§ **Stored data entries**:

---

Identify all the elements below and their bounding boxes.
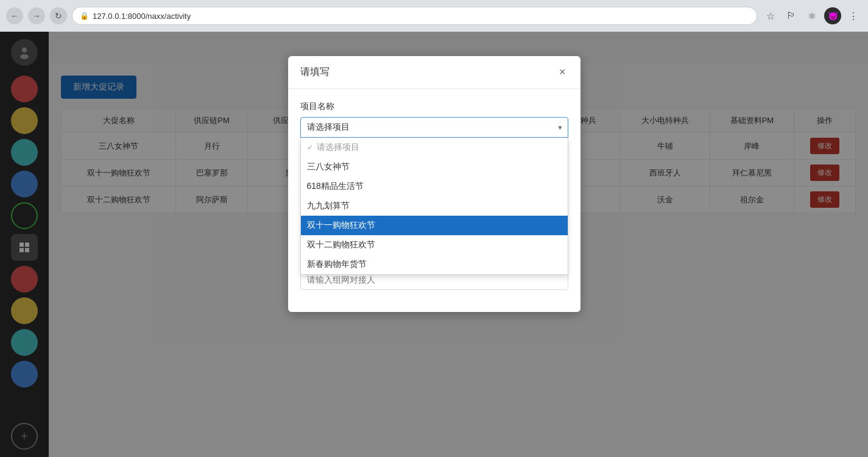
main-content: 新增大促记录 大促名称 供应链PM 供应链压测负责人 菜鸟对接人 天猫特种兵 天… — [49, 63, 868, 457]
modal-header: 请填写 × — [288, 56, 580, 89]
back-button[interactable]: ← — [6, 7, 23, 24]
option-label: 三八女神节 — [307, 161, 350, 172]
flag-button[interactable]: 🏳 — [783, 7, 800, 24]
select-container: 请选择项目 ▼ ✓ 请选择项目 三八女神节 — [300, 117, 568, 138]
dropdown-item-1[interactable]: 三八女神节 — [301, 157, 568, 177]
forward-button[interactable]: → — [28, 7, 45, 24]
option-label: 新春购物年货节 — [307, 259, 367, 270]
option-label: 九九划算节 — [307, 200, 350, 211]
dropdown-item-placeholder[interactable]: ✓ 请选择项目 — [301, 138, 568, 157]
dropdown-item-6[interactable]: 新春购物年货节 — [301, 255, 568, 274]
extensions-button[interactable]: ⚛ — [803, 7, 820, 24]
dropdown-item-3[interactable]: 九九划算节 — [301, 196, 568, 216]
select-arrow-icon: ▼ — [557, 124, 563, 131]
select-value: 请选择项目 — [307, 122, 350, 133]
menu-button[interactable]: ⋮ — [845, 7, 862, 24]
modal-body: 项目名称 请选择项目 ▼ ✓ 请选择项目 — [288, 89, 580, 312]
dropdown-item-2[interactable]: 618精品生活节 — [301, 177, 568, 196]
dropdown-item-5[interactable]: 双十二购物狂欢节 — [301, 235, 568, 255]
profile-icon[interactable]: 😈 — [824, 7, 841, 24]
project-name-field: 项目名称 请选择项目 ▼ ✓ 请选择项目 — [300, 101, 568, 138]
lock-icon: 🔒 — [80, 12, 89, 20]
browser-actions: ☆ 🏳 ⚛ 😈 ⋮ — [762, 7, 862, 24]
address-bar[interactable]: 🔒 127.0.0.1:8000/naxx/activity — [72, 7, 757, 25]
dropdown-item-4-selected[interactable]: 双十一购物狂欢节 — [301, 216, 568, 235]
browser-chrome: ← → ↻ 🔒 127.0.0.1:8000/naxx/activity ☆ 🏳… — [0, 0, 868, 32]
url-text: 127.0.0.1:8000/naxx/activity — [93, 12, 191, 21]
modal-title: 请填写 — [300, 66, 330, 79]
project-select[interactable]: 请选择项目 ▼ — [300, 117, 568, 138]
option-label: 双十一购物狂欢节 — [307, 220, 375, 231]
bookmark-button[interactable]: ☆ — [762, 7, 779, 24]
dropdown-list: ✓ 请选择项目 三八女神节 618精品生活节 九九划算节 — [300, 138, 568, 275]
option-label: 请选择项目 — [317, 142, 359, 153]
check-icon: ✓ — [307, 143, 313, 152]
option-label: 双十二购物狂欢节 — [307, 239, 375, 250]
project-name-label: 项目名称 — [300, 101, 568, 112]
modal-dialog: 请填写 × 项目名称 请选择项目 ▼ ✓ — [288, 56, 580, 312]
reload-button[interactable]: ↻ — [50, 7, 67, 24]
modal-overlay[interactable]: 请填写 × 项目名称 请选择项目 ▼ ✓ — [0, 32, 868, 457]
modal-close-button[interactable]: × — [557, 66, 568, 79]
option-label: 618精品生活节 — [307, 181, 364, 192]
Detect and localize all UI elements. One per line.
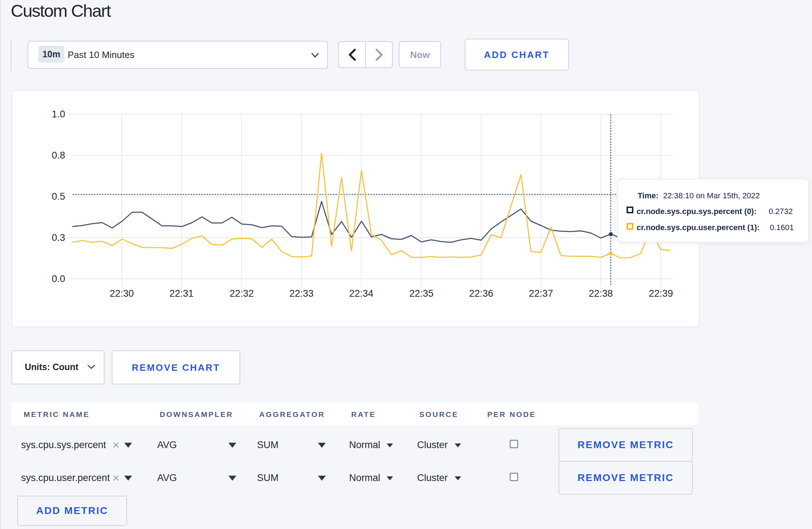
svg-text:0.0: 0.0 <box>52 273 65 284</box>
svg-text:22:37: 22:37 <box>529 288 553 299</box>
svg-text:22:35: 22:35 <box>409 288 434 299</box>
svg-text:1.0: 1.0 <box>52 109 65 120</box>
svg-text:22:39: 22:39 <box>649 288 673 299</box>
svg-text:22:38: 22:38 <box>589 288 613 299</box>
svg-text:22:34: 22:34 <box>349 288 373 299</box>
svg-text:22:33: 22:33 <box>289 288 314 299</box>
svg-text:0.8: 0.8 <box>52 150 65 161</box>
svg-text:22:36: 22:36 <box>469 288 493 299</box>
svg-text:22:31: 22:31 <box>169 288 194 299</box>
svg-text:0.5: 0.5 <box>52 191 65 202</box>
svg-text:22:30: 22:30 <box>110 288 134 299</box>
svg-text:0.3: 0.3 <box>52 232 65 243</box>
svg-text:22:32: 22:32 <box>229 288 254 299</box>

---

§ **Task details**:
Above are some records. Count the lines among them with the word "option", and answer with the number only.

§ **Task output**:
7